政治・経済

大型株でも成長期待高いリクルート

 大型上場が相次いだ14年だが、最も注目されたのは、10月に東証1部上場を果たしたリクルートだろう。

峰岸真澄(リクルートホールディングス社長)

峰岸真澄(リクルートホールディングス社長)

 同社は10年以降、人材関連分野を中心に海外企業の買収を加速。上場はさらなるM&A戦略遂行に向けた財務の多様性確保や、グルーバル市場における信頼性の向上といった観点からも必要な決断だったようだ。

 上場当日は日経平均が大幅に下げる中で、公開価格3100円に対して初値は3170円、終値は3330円と順調なスタート。時価総額は約2兆円に達した。
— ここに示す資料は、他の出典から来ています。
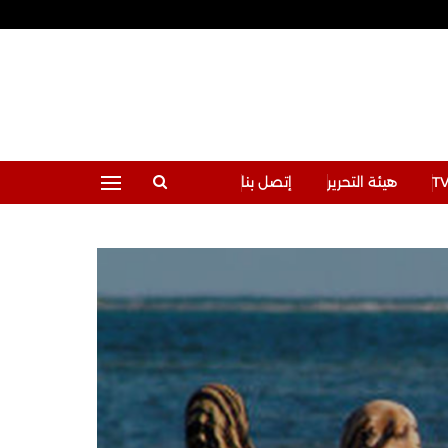
هيئة التحرير
إتصل بنا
 峰岸真澄社長が上場会見で述べたように、同社の目標は、「人材派遣業界でグローバルナンバーワンを目指す」こと。周辺事業の多さから、幅広い層の投資家が集まりやすい点や成長性の高さなどから、今後も躍進が期待される。

 そして、高い関心を集めながら、今年の上場延期を発表したのがLINEだ。その理由について同社は「資金調達に関しては現状特に問題がないため、タイミングを見直すことになった」とコメントを発表。アカウント乗っ取り事件などによってセキュリティー面での不安が露呈したり、グローバル市場におけるメッセンジャーアプリの競争激化が指摘される中での決定だけにさまざまな憶測を呼んでいるが、来年以降どのような動きを見せるか、注目されている。

日銀のサプライズ緩和で日経平均株価は1万7千円を超えた

日銀のサプライズ緩和で日経平均株価は1万7千円を超えた

 14年の話題を集めたこれら大型上場だが、発行株式数が多いため、初値が公開価格を下回るケースが多かった。13年は初値が公開価格を上回ったケースが全体の96%以上だったのに対し、14年は70%に落ち込んだ。いわゆる「IPO神話」が崩れたのは、大型上場が多かったことに加え、投資家による銘柄選別が厳しくなったことも理由だ。

 長い目で見れば、今後は大型上場が増える可能性がある。理由のひとつは、十分に売り上げ規模を拡大し、ベンチャーキャピタルなどから事業資金を確保しながらも、上場を先延ばしにする動きがIT企業などを中心に出始めたことだ。

2014年IPO企業一覧/出所:東京IPOの資料を基に本誌作成(2014年11月19日現在) 日本では特に、上場によるキャピタルゲイン確保や社会的信用性向上を目的に株式公開を急ぐ企業が多く、これが小粒な企業のIPOを数多く生む要因にもなっていた。

 しかし、有力な企業にとって資金調達環境は以前より良くなっており、必ずしも上場する必要がないケースや、経営の自由度維持に重きを置くシリコンバレー型の考え方を採る経営者が増えてきている。グローバル展開を果たした後で、満を持してIPOというケースもこれからは出てくるだろう。